Chowdown at King Tsin, Berkeley CA

About fifteen of us met up at King Tsin in Berkeley. The restaurant was recently acquired by some China Village staff, including one of the old chefs, and while they’ve kept some of the old Cantonese dishes, they’re focusing on Szechuan and Hunan now.

We took up two tables. Table one had

Sesame puff bread
Cucumber with spicy garlic sauce
Thinly-sliced five spicy pig ear
Thinly sliced five spice beef tendon
Double-skin, which is called Rainbow Salad here
Thousand-chili fish filet
Wok-charred cabbage
Cumin Lamb
Braised pork shoulder
Spicy whole sea bass
Sliced rib eye with golden broth
Ong choy (a sauteed green)

Table two had

Sesame bread
Cucumber with spicy garlic sauce
Mouth-watering chicken
Wok-charred cabbage
Szechuan fish with lamb
a different sauteed green
Umami frog

Several of the dishes that one table ordered were shared with the other table, so everyone pretty much got a taste of everything. People will probably be along to post photos (I didn’t take any).

Everything was excellent and right up there with China Village.

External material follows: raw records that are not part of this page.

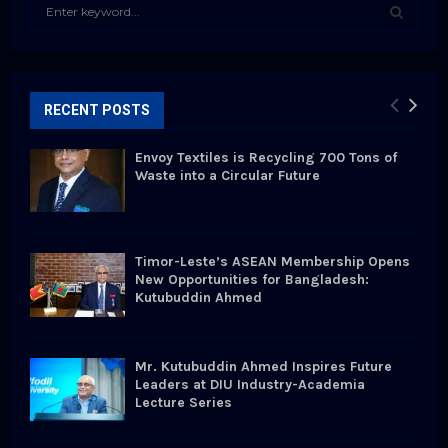
S
e
a
S
r
c
E
h
RECENT POSTS
f
A
o
Envoy Textiles is Recycling 700 Tons of
r
R
Waste into a Circular Future
:
C
H
Timor-Leste’s ASEAN Membership Opens
New Opportunities for Bangladesh:
Kutubuddin Ahmed
Mr. Kutubuddin Ahmed Inspires Future
Leaders at DIU Industry-Academia
Lecture Series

Some dishes that we knew from CV were even better, in my opinion the thousand-chili fish filet and the braised pork shoulder. There was a hearty depth in most of the sauces, especially the mouth-watering chicken which tasted like they used a wine reduction in the sauce.

Melanie Wong brought a nice 2002 Riesling, semi sweet and citrusy.

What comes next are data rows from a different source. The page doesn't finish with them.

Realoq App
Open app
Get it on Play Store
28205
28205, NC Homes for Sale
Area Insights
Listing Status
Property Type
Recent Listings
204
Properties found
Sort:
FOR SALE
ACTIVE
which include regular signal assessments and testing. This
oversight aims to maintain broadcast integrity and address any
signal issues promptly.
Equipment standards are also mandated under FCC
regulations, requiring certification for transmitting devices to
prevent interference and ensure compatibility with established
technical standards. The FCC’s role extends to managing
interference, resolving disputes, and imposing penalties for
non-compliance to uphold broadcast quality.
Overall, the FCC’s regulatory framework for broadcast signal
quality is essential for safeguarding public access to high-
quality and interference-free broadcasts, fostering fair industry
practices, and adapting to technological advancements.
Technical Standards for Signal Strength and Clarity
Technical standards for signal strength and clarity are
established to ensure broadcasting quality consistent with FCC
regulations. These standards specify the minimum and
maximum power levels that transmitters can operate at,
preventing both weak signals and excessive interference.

The bill per person at table one was $32 including tip. I didn’t record the table two charges.

In all, this is a great new addition to the East Bay Chinese scene. We had a great time seeing each other (again), and left hoping the energy is still here in the future for these get-togethers.

The hit of the meal at Table One was the Rainbow Salad (Double skin), a mix of warm and cold goodies in a mustardy dressing. Warm and cold pork, wide translucent mung beans, carrots, cucumbers, tofu strips, shrimp and fungus provided a delightful crunchy mix of flavors and textures.

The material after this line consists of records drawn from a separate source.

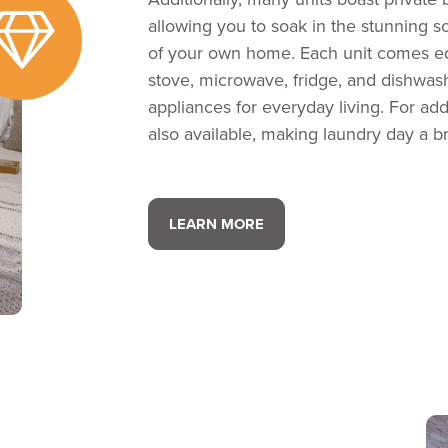
allowing you to soak in the stunning 
of your own home. Each unit comes eq
stove, microwave, fridge, and dishwas
appliances for everyday living. For add
also available, making laundry day a b
LEARN MORE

Five out of eight of us at Table One bought extra double skin to take home. Unfortunately it doesn’t travel that well. After a few hours in my fridge the mung beans hardened and stuck together in a mass. Tossing it as soon as I got it would have helped keep the noodles separate.

The Thousand-chili fish filet was also a big hit, with a wonderfully flavorful chicken broth.

One of the dishes from Table Two (I think it was the Mouth-watering chicken) had a really nice red oily sauce and lots of Szechuan peppercorn tingle.

All of the above were truly excellent. I also liked the above-average cumin lamb. I’m not a big fan of the crispy lamb skewers that often just seem dried out to me, but this dish with tender thin slices of lamb was very satisfying.

Most of the rest of the dishes were pretty good but nothing special.

I thought the Sea Bass was muddy, though nicely cooked with a decent sauce.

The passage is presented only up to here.